Every writer and reader will no doubt have their own particular favourites that they’d be grateful never to hear again, but these are mine:
“All political lives, unless they are cut off in midstream at a happy juncture, end in failure, because that is the nature of politics and of human affairs” – Enoch Powell on Joseph Chamberlain.
“There are three bodies no sensible man directly challenges: the Roman Catholic Church, the Brigade of Guards and the National Union of Mineworkers” – Harold Macmillan (also attributed to Stanley Baldwin).
“In the long run we are all dead” – John Maynard Keynes.
“I’d rather take advice from my valet than from the Conservative Party Conference” – Arthur Balfour.
“Socialism is what a Labour Government does” – Herbert Morrison.
“Not while I’m alive ‘e ain’t” – Ernest Bevin, on being told that Morrison was “his own worst enemy”.
“How can you govern a country which has 246 varieties of cheese?” – de Gaulle.
“Is it better to be loved than feared, or the reverse? The answer is that it is desirable to be both, but because it is difficult to join them together, it is much safer for a prince to be feared than loved” – Niccolo Machiavelli.
“Treason is a question of dates” – Talleyrand.
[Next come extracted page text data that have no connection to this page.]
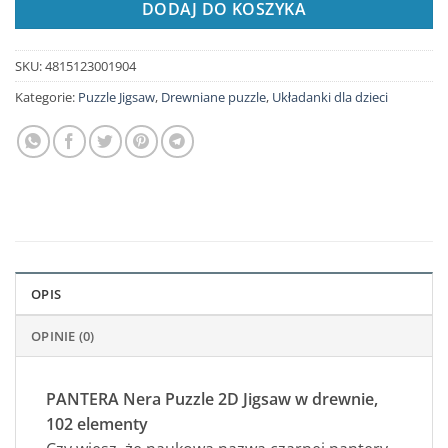
DODAJ DO KOSZYKA
SKU:
4815123001904
Kategorie:
Puzzle Jigsaw
,
Drewniane puzzle
,
Układanki dla dzieci
OPIS
OPINIE (0)
PANTERA Nera Puzzle 2D Jigsaw w drewnie,
102 elementy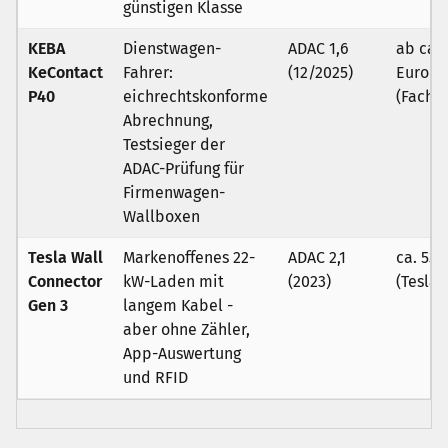
günstigen Klasse
KEBA
Dienstwagen-
ADAC 1,6
ab ca. 
KeContact
Fahrer:
(12/2025)
Euro
P40
eichrechtskonforme
(Fachh
Abrechnung,
Testsieger der
ADAC-Prüfung für
Firmenwagen-
Wallboxen
Tesla Wall
Markenoffenes 22-
ADAC 2,1
ca. 535
Connector
kW-Laden mit
(2023)
(Tesla-
Gen 3
langem Kabel -
aber ohne Zähler,
App-Auswertung
und RFID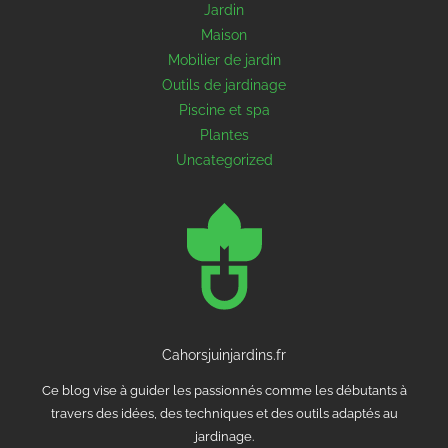
Jardin
Maison
Mobilier de jardin
Outils de jardinage
Piscine et spa
Plantes
Uncategorized
Cahorsjuinjardins.fr
Ce blog vise à guider les passionnés comme les débutants à
travers des idées, des techniques et des outils adaptés au
jardinage.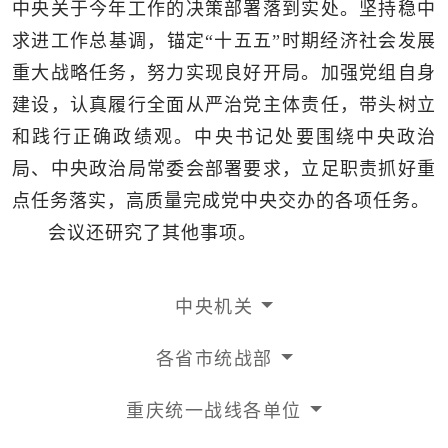
中央关于今年工作的决策部署落到实处。坚持稳中
求进工作总基调，锚定“十五五”时期经济社会发展
重大战略任务，努力实现良好开局。加强党组自身
建设，认真履行全面从严治党主体责任，带头树立
和践行正确政绩观。中央书记处要围绕中央政治
局、中央政治局常委会部署要求，立足职责抓好重
点任务落实，高质量完成党中央交办的各项任务。
会议还研究了其他事项。
中央机关
各省市统战部
重庆统一战线各单位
“It is worse than a crime, it is a blunder” – Anotine Boulay de la Meurthe, on hearing of the execution of the Duc d’Enghien by Napoleon.
These are all, in their different ways, excellent quotations – epigrammatic or wise or cynical. They are certainly not as clichéd as “I don’t know what effect these men have upon the enemy, but, by God, they frighten me”, as Wellington is usually misquoted, or Lady Thatcher’s “there is no such thing as Society”.
And yet, for all that, they are clichés, made slightly worse by the fact that using them is designed to convey a thin patina of learning. They are at once familiar, yet just unfamiliar enough to have a certain snob value.
Interesting list, don’t you think!
Is Mr. Harris immune? Of course not! Here’s how the article closes,
And while we’re about it, can we also lose those other phrases and images that have no specific author, but that regularly surface in columns (including mine)?
Let no more deckchairs be rearranged on the Titanic, or Fuhrers in their bunkers order around phantom divisions, or turkeys vote for Christmas, or horses be promoted by Caligula. Let there be no more strange deaths of Liberal/Tory/ Labour England.
“You have used every cliché except ‘God is love’ and ‘Please adjust your dress before leaving’,” Churchill (famously) said. In that spirit, I curse “events, dear boy, events”. As Cromwell (equally famously) declared: “Depart, I say, and let us have done with you. In the name of God, go.”
With no more ado, (there’s another cliché!), I will sign off.